— Task item —
What is needed is a word-for-word copy of all the entries, minus the pictures.

[Transcribed page contents]

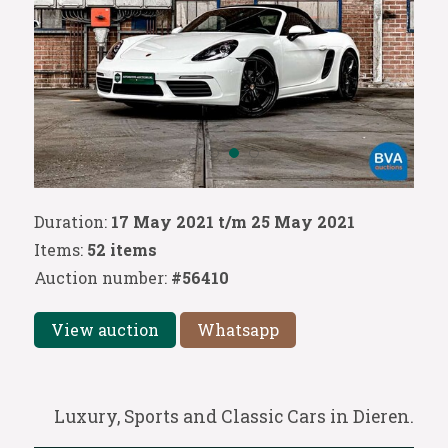
Duration:
17 May 2021 t/m 25 May 2021
Items:
52 items
Auction number:
#56410
View auction
Whatsapp
Luxury, Sports and Classic Cars in Dieren.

— Result for this task —
Duration:
17 May 2021 t/m 25 May 2021
Items:
52 items
Auction number:
#56410
View auction
Whatsapp
Luxury, Sports and Classic Cars in Dieren.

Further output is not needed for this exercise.